Anthony Westfield, Viscount Somerton was thrown for a loop 10 years ago and did something he regrets to this day…he raped a woman. And not just any woman – but a young girl who he had flirted with as she sold oranges to make money outside his club. Anthony grew up thinking his mother was dead. But on his 18th birthday, his friends decided to take him to a brothel and help him lose his virginity. The madam of the house turned out to be none other than…his mother!
It seems that his mother, known now as Lady Whitely, left her husband when he kept mistresses, and even had a child with one. She loved her husband but could not live the lie. So he kicked her out and she started a brothel. She does not participate in the activities but it is a way of earning her living. She took in a young girl one night and helped that girl by setting up the house next to the brothel as a home of children who had no families. This girl was none other than the orange seller, Anne Smith. She took a new name, Victoria Seaton, and has thrived in her role. She loves the children especially one child named Bronwyn, who is tied to Anthony in a surprising way. Victoria never thought of her interaction with Anthony as rape, since she felt like she consented. And she has remained pure ever since, despite a lot of opportunities for otherwise.
Anthony is now over his shock and anger, or at least able to move on. He has not told his real sister any of this. But he has found his half-sister Sophie Reynard, who is somewhat of a psychic and has even played matchmaker with three of Anthony’s friends. Victoria too has met the wives of those friends and the four women, along with Sophie, have all become close. Anthony meets Victoria and almost doesn’t recognize her. She makes the mistake of picking his pocket and walking away with a pendant that Anthony’s mother had given him for his sister. Anthony sets out to find Victoria and blackmails her into attending a house party in the country at the home of an ex- prostitute and young Earl, where he intends to spy on another peer, Lord Hardy, who is suspected of a plot to kill the heir to the throne. Anthony decides that Victoria will travel with him as Anne Smith, a widow and his mistress. Of course, Anne stipulates that this is strictly a charade and in name only.

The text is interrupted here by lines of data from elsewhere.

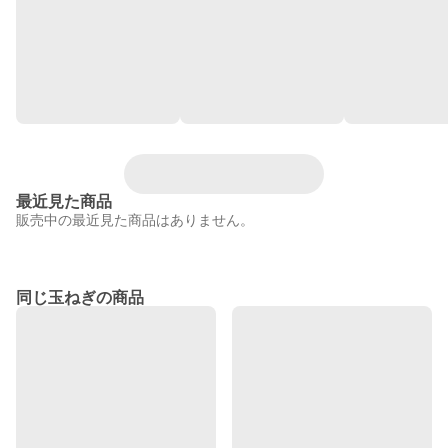
最近見た商品
販売中の最近見た商品はありません。
同じ玉ねぎの商品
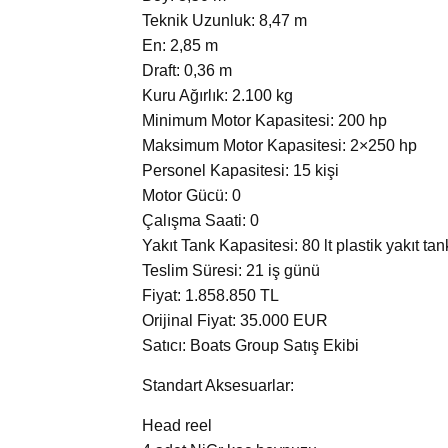
Teknik Uzunluk: 8,47 m
En: 2,85 m
Draft: 0,36 m
Kuru Ağırlık: 2.100 kg
Minimum Motor Kapasitesi: 200 hp
Maksimum Motor Kapasitesi: 2×250 hp
Personel Kapasitesi: 15 kişi
Motor Gücü: 0
Çalışma Saati: 0
Yakıt Tank Kapasitesi: 80 lt plastik yakıt tan
Teslim Süresi: 21 iş günü
Fiyat: 1.858.850 TL
Orijinal Fiyat: 35.000 EUR
Satıcı: Boats Group Satış Ekibi
Standart Aksesuarlar:
Head reel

Much of the story takes place during this house party. It is at times convoluted with a wide cast of characters and it is up to the reader to determine the good guys from the bad. But the story between Anne/Victoria and Anthony is anything but tame. They argue, they plot both for and against each other, and they love, even though they both deny it. When Hardy starts lusting after Anne, Tony is stricken with a major case of jealousy that he wraps up in anger. This creates tension between the two of them and leads to many more complications in their relationship.
I enjoyed the pacing of the story and there were whole chapters that grabbed me. But there were so many distractions and just too much unusual behavior for a story set in 1817. There appeared to be no stigma (or at least minimal stigma) for the situations with the prostitutes, Anthony’s mother’s situation and even Anne’s entry into society for a woman who is clearly not even gentry, let alone titled. Much of this backstory must have been written into previous volumes of the series, but it just did not ring true.
Scandal of the Season was actually a series of a multitude of scandals both current and past. It definitely had some good moments, but had a few too many distractions and improbabilities to rate a full recommendation.